巨人の開幕投手が、ドラ1ルーキーの竹丸和幸に決まった。当初、内定していたのは山﨑伊織。ところが右肩のコンディション不良による離脱が決まり、阿部慎之助監督が急遽、決断した。
「巨人で新人が開幕投手を務めるのは64年ぶり。山﨑の右肩負傷が明らかにされた際は不安しかありませんでしたが、竹丸はここまで実戦5試合13イニングを投げて無失点。結果を出している新人が晴れ舞台に立つということで、プラス思考の声が聞こえてきました」(スポーツ紙記者)
「開幕投手」で苦しんでいたのは、巨人だけではない。巨人と第2カードでぶつかる中日だが、開幕投手に内定している柳裕也の調子が全く上がってこないのだ。

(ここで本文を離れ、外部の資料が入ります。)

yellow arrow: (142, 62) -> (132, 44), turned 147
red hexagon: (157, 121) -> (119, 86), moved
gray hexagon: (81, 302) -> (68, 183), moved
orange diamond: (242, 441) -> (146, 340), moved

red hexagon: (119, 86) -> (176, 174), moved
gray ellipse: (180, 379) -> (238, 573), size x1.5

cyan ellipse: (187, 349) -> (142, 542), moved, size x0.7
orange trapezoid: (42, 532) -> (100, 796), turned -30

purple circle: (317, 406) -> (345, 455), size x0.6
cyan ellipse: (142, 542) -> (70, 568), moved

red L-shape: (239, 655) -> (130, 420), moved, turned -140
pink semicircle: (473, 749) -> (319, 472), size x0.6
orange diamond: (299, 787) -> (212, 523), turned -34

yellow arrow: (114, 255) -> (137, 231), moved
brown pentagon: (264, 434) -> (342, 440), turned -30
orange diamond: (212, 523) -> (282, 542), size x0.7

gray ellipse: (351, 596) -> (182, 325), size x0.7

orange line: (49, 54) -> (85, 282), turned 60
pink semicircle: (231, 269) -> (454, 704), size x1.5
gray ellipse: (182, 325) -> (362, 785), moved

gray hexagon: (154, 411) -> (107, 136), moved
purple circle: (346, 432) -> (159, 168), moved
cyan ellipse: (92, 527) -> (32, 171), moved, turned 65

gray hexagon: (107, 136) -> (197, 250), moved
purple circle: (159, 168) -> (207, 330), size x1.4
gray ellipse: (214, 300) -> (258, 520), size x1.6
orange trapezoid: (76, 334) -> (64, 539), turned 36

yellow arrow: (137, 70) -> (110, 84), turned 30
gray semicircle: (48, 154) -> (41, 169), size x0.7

直近では3月13日の楽天とのオープン戦に先発登板したものの、5回を投げて9失点。「投球数は100球に到達していた」というから、制球に苦しんでいたのは明白だ。
「柳はノーワインドアップの投球フォームを習得しようとしていました。でも13日は、昨年までのセットポジションからの投球に切り替えていました」(中日担当記者)

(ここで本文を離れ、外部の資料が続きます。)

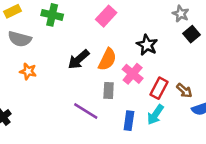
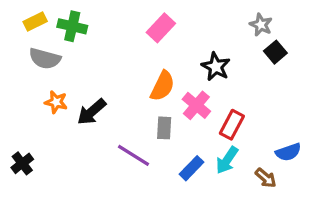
green cross: (52, 15) -> (72, 26), moved
black arrow: (79, 59) -> (92, 112), moved
brown arrow: (184, 91) -> (266, 178), moved
blue rectangle: (129, 121) -> (192, 168), turned 36

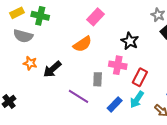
orange semicircle: (163, 86) -> (82, 44), moved, turned 30
pink cross: (196, 105) -> (118, 65), turned -30

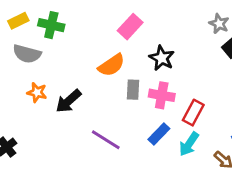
black star: (130, 41) -> (162, 58), moved
gray rectangle: (98, 79) -> (133, 90), moved
blue rectangle: (115, 104) -> (159, 134), moved

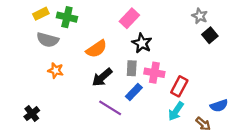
black star: (162, 58) -> (142, 43), moved
orange semicircle: (112, 65) -> (96, 49), moved
black arrow: (68, 101) -> (102, 77), moved
blue rectangle: (159, 134) -> (134, 92), moved

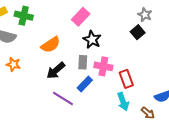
black square: (210, 35) -> (138, 32), moved
red rectangle: (179, 86) -> (126, 79), turned -48
cyan arrow: (176, 111) -> (123, 102), turned -54

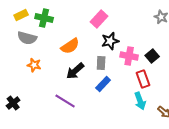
black square: (138, 32) -> (152, 56), moved
black star: (92, 39) -> (110, 41), turned 30
pink cross: (103, 66) -> (129, 56), moved
purple line: (63, 98) -> (65, 101), moved

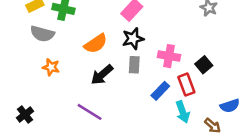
black star: (110, 41) -> (133, 39), moved
black square: (152, 56) -> (204, 65), moved
blue rectangle: (103, 84) -> (160, 91), moved

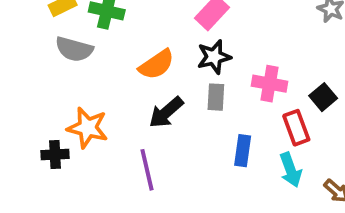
orange star: (51, 67) -> (88, 128), moved, size x1.5
blue rectangle: (160, 91) -> (243, 151), moved, turned -36
purple line: (90, 112) -> (147, 170), turned 45
black cross: (25, 114) -> (55, 155), moved, turned 35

2月27日の侍ジャパンの強化試合でも「2回2被弾」と炎上している。柳が9失点した3月15日時点での中日の成績はというと、オープン戦1試合平均での得点は4.58。これは12球団トップである。しかし、同1試合平均での失点は4.0。こちらは11位タイだ。
本拠地バンテリンドームナゴヤに「ホームランウイング」が新設された甲斐があって、昨年12球団ワーストだった得点力は確実に改善されている。あとは投手陣が踏ん張れば、優勝争いに食い込めるはずだ。
「侍ジャパンが準々決勝で敗れたため、高橋宏斗、金丸夢斗のチーム帰還が前倒しされました。当初、この2人を開幕ローテーションから外すことを覚悟していましたが、杞憂に終わりそうです」(前出・中日担当記者)
柳の次回登板の結果次第では、井上一樹監督も考え直さなければならないだろう。故障ならまだしも、不調による開幕投手の変更は、その後の精神的ショックになりかねない。そのため「次回登板の結果に関係なく、柳でいくべき」との指摘が出ている。中日の球団創設90周年は、どんな幕開けになるのか…。
まもなく新卒社会人が、会社の入社式に臨む。彼らが最も恐れていたのは「内定取り消し」だ。その恐怖はプロ10年目のベテランにも襲いかかってくる…かもしれない。